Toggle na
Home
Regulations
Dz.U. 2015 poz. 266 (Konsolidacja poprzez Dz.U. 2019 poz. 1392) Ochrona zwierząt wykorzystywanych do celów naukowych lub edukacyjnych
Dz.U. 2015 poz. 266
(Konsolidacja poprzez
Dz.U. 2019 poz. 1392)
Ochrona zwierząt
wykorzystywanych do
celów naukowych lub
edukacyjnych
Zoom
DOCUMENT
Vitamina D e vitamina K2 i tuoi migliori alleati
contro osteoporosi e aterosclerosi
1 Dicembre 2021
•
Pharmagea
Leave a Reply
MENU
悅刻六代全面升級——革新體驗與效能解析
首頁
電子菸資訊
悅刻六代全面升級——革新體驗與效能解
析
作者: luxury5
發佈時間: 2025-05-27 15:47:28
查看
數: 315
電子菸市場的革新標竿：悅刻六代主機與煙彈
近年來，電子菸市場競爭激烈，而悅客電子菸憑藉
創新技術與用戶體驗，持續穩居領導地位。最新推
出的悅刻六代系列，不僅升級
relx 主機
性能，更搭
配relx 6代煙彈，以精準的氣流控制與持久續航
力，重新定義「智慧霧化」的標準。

※

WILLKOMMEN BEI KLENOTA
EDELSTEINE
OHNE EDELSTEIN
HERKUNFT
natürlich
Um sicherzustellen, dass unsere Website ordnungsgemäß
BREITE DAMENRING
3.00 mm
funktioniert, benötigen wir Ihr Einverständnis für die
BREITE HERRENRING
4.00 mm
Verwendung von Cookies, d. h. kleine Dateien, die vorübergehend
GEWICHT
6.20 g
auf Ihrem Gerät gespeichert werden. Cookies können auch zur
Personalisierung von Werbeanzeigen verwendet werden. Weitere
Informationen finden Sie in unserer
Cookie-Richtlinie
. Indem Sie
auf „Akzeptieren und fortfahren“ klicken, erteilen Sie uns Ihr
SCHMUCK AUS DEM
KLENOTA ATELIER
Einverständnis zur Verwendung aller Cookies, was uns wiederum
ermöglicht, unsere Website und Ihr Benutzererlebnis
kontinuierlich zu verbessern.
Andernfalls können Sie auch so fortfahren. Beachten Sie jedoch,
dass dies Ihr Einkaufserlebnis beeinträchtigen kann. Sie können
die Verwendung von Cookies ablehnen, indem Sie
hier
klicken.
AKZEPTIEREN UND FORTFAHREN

※

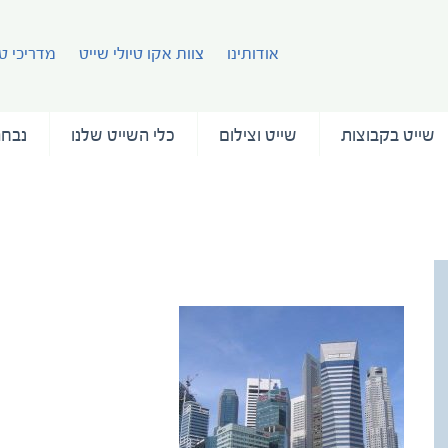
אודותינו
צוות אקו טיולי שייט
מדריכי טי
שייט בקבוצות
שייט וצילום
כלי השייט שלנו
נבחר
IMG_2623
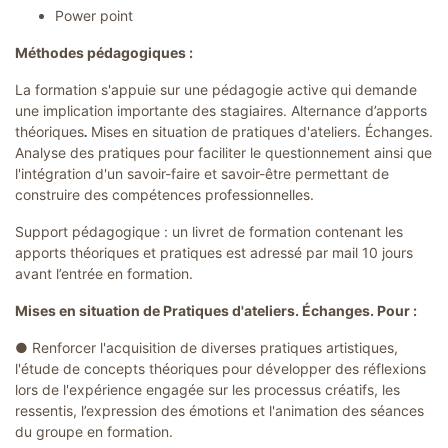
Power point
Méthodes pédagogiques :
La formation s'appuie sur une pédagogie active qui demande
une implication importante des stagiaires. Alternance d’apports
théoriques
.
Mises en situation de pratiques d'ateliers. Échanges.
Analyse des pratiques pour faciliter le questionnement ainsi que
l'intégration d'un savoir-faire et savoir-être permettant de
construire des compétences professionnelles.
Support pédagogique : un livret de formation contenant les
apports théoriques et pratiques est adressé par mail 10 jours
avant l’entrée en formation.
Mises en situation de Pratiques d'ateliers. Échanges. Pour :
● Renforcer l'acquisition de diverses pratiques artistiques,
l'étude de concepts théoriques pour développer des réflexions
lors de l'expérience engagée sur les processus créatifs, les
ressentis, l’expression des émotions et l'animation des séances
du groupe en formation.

※

TO DO =>
Working from the records above, write out verbatim only the lines from the line containing "SCHMUCK AUS DEM" through the line containing "dass dies Ihr".

REPLY =>
SCHMUCK AUS DEM
KLENOTA ATELIER
Einverständnis zur Verwendung aller Cookies, was uns wiederum
ermöglicht, unsere Website und Ihr Benutzererlebnis
kontinuierlich zu verbessern.
Andernfalls können Sie auch so fortfahren. Beachten Sie jedoch,
dass dies Ihr Einkaufserlebnis beeinträchtigen kann. Sie können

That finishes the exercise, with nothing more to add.